La consecuencia más directa de la carga de trabajo es la fatiga, entendida como la disminución transitoria de la eficiencia funcional mental y física, después de haber rea­lizado un trabajo durante un periodo de tiempo determinado.

Se puede considerar que, en algunas circunstancias y dentro de unos límites, la fatiga es normal.

Cuando las condiciones de trabajo y las exigencias del mismo no están adaptadas a la persona que lo desempeña, la fatiga aparece como expresión de la necesidad de mo­dificar la situación, ajustándola a las características de las personas.

Por tanto, esta fatiga actúa como mecanismo regulador, como indicador de la necesi­dad de descanso del organismo. Se podría decir que es una reacción homeostática del organismo, un intento de recuperar el equilibrio.

Los síntomas de este tipo de fatiga, que se sienten durante el trabajo o nada más aca­barlo, son: sensación de cansancio, somnolencia, bajo nivel de atención, torpeza de movimientos, etc.

La fatiga normal es recuperable a través del descanso.

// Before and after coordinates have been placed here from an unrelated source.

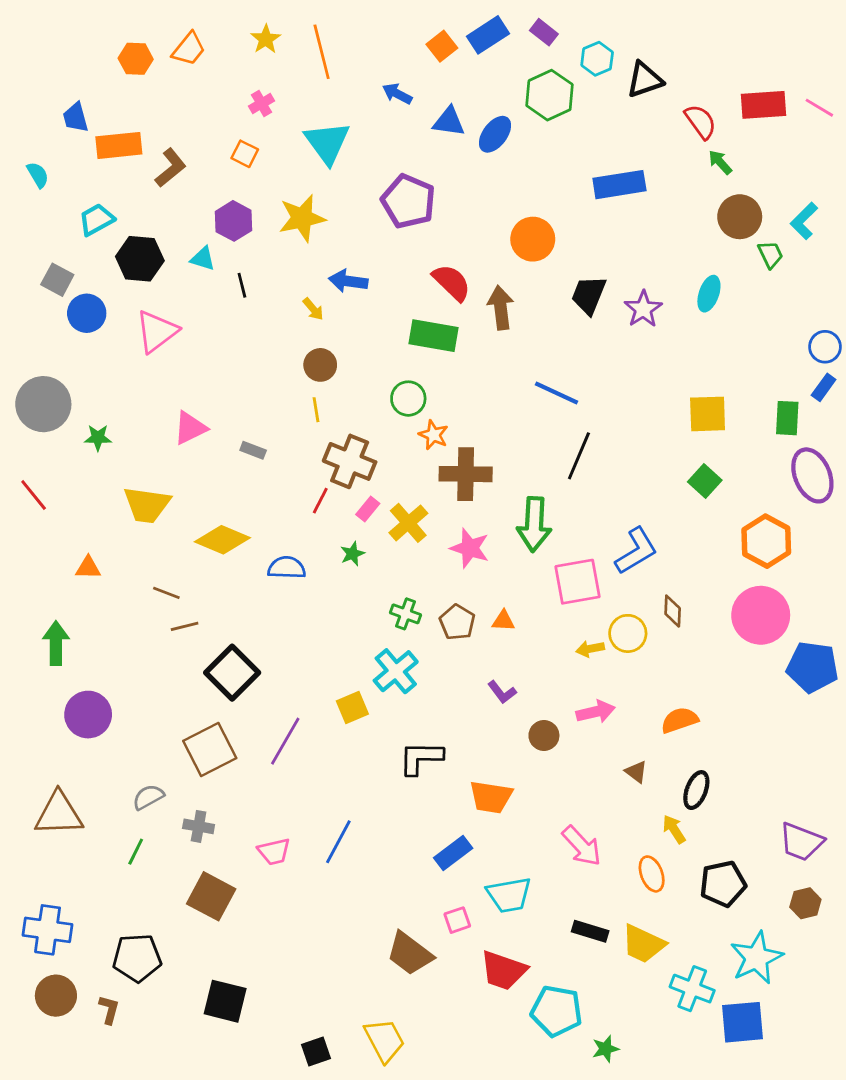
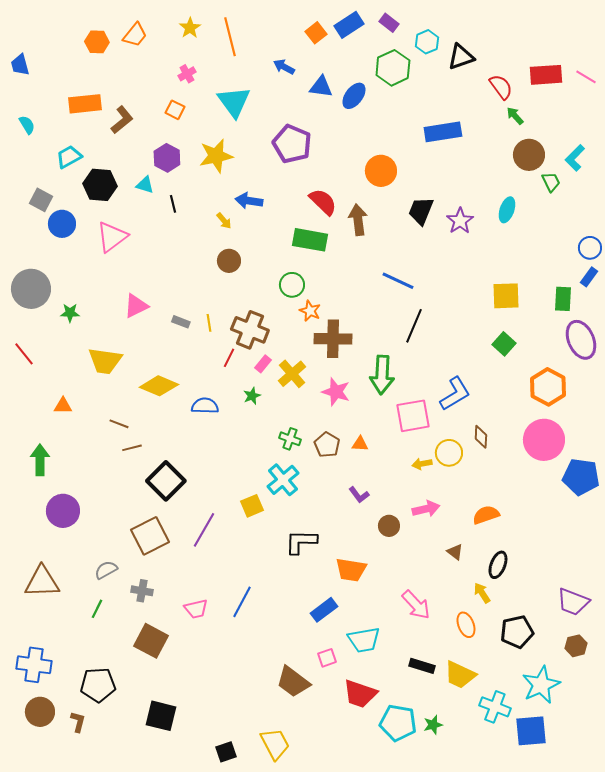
blue trapezoid: (76, 117) -> (20, 65), moved
yellow line: (316, 410) -> (209, 323), moved
green star: (605, 1049) -> (433, 725), moved

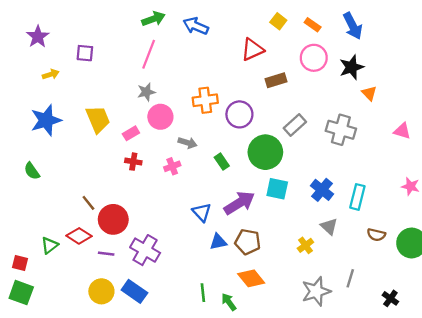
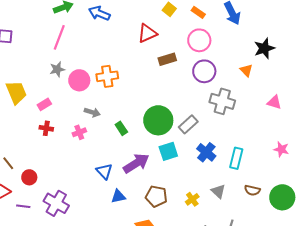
black star: (351, 67) -> (264, 48), moved
purple circle: (239, 114) -> (204, 71), moved
pink circle: (160, 117) -> (79, 80), moved
gray rectangle: (295, 125) -> (188, 124), moved
cyan square: (277, 189) -> (168, 151), turned -30
red circle: (113, 219) -> (29, 177), size x0.6
gray triangle: (329, 226) -> (218, 191), moved
brown pentagon: (248, 242) -> (156, 196), moved

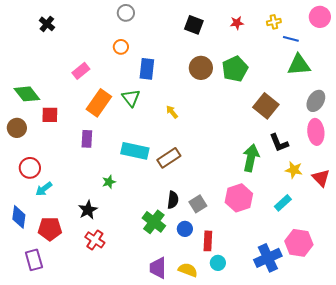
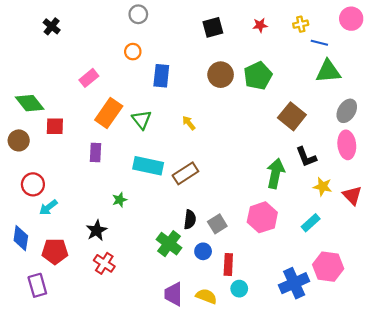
black square: (194, 25) -> (213, 27), turned -36
green triangle: (131, 98) -> (142, 120), moved

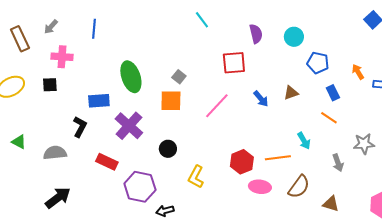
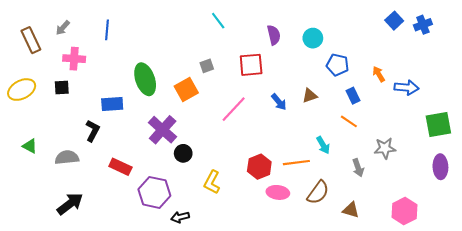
gray square: (179, 77) -> (207, 66), moved, turned 32
orange square: (171, 101) -> (186, 90), moved, turned -30
purple cross: (129, 126) -> (163, 130), moved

La introducción de pausas o la posibilidad de alternar el trabajo con otras tareas que impliquen una menor carga, per­miten la recuperación del organismo y hacen posible continuar la actividad normal.

 

 

Pero, si a pesar de la advertencia que supone para el organismo la aparición de este tipo de fatiga, no se produce la modificación de la situación para ajustarla a las características del trabajador, es decir, si la carga de trabajo es continua y se mantiene el desequilibrio entre la capacidad del organismo y el esfuerzo que debe realizar para dar respuesta a las exigencias de la tarea, la fatiga deja de ser reversible para convertirse en crónica.

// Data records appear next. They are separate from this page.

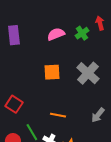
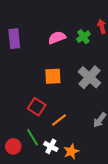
red square: (14, 104) -> (37, 107), moved
orange line: (58, 115) -> (59, 120), turned -49

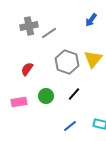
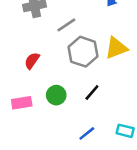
gray line: (49, 33) -> (66, 25), moved
yellow triangle: (93, 59) -> (116, 48), turned 30

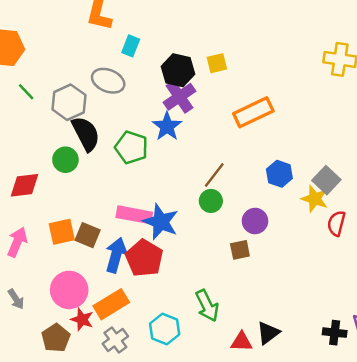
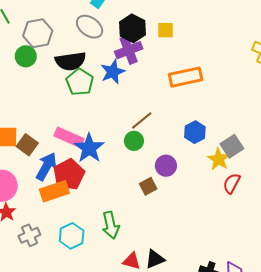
gray ellipse: (108, 81) -> (90, 27), moved
black semicircle: (86, 134) -> (71, 61), moved, turned 96
green circle: (65, 160) -> (26, 56), moved
brown square: (240, 250) -> (148, 186), turned -30
orange rectangle: (111, 304) -> (54, 191), moved

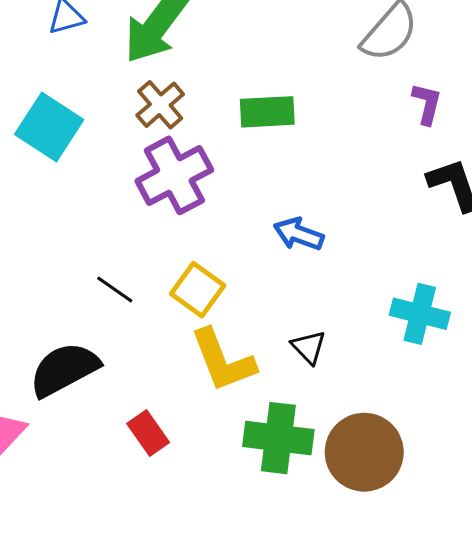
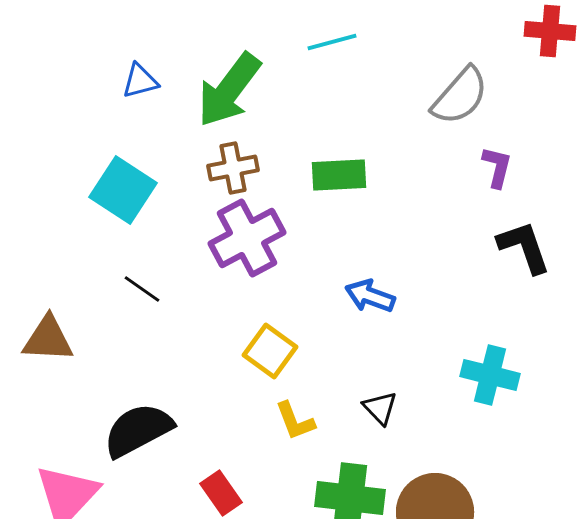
brown cross: (160, 105) -> (233, 168), turned 30
black line: (115, 290) -> (142, 289), moved
yellow L-shape: (223, 360) -> (295, 421), size x0.6

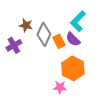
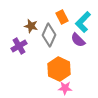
orange rectangle: (59, 41) -> (62, 17), moved
orange hexagon: (73, 68) -> (59, 69), moved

Cuando el trabajo exige una concentración, un esfuerzo de atención prolongado, etc., a los que el trabajador no puede adaptarse y de los cuales no se puede recuperar, ha­blamos ya de un estado de fatiga prolongada o fatiga crónica.

Este tipo de fatiga, que ya no se recupera por el simple descanso, tiene consecuencias para el trabajador mucho más serias que la fatiga normal, consecuencias orgánicas, físi­cas y psicosomáticas, tales como irritabilidad, depresión, falta de energía y de voluntad para trabajar, salud más frágil, dolores de cabeza, mareos, insomnio, pérdida de apeti­to, etc., que probablemente no se sentirán solo durante el trabajo o al finalizarlo, sino que a veces perduran y se notan incluso al levantarse, antes de ir a trabajar.

Además, también las organizaciones sufren una serie de consecuencias, que se tradu­cen principalmente en un mayor absentismo, y también puede verse afectada la vida familiar de los trabajadores, ya que los efectos individuales repercuten en la convivencia diaria de las personas que los sufren.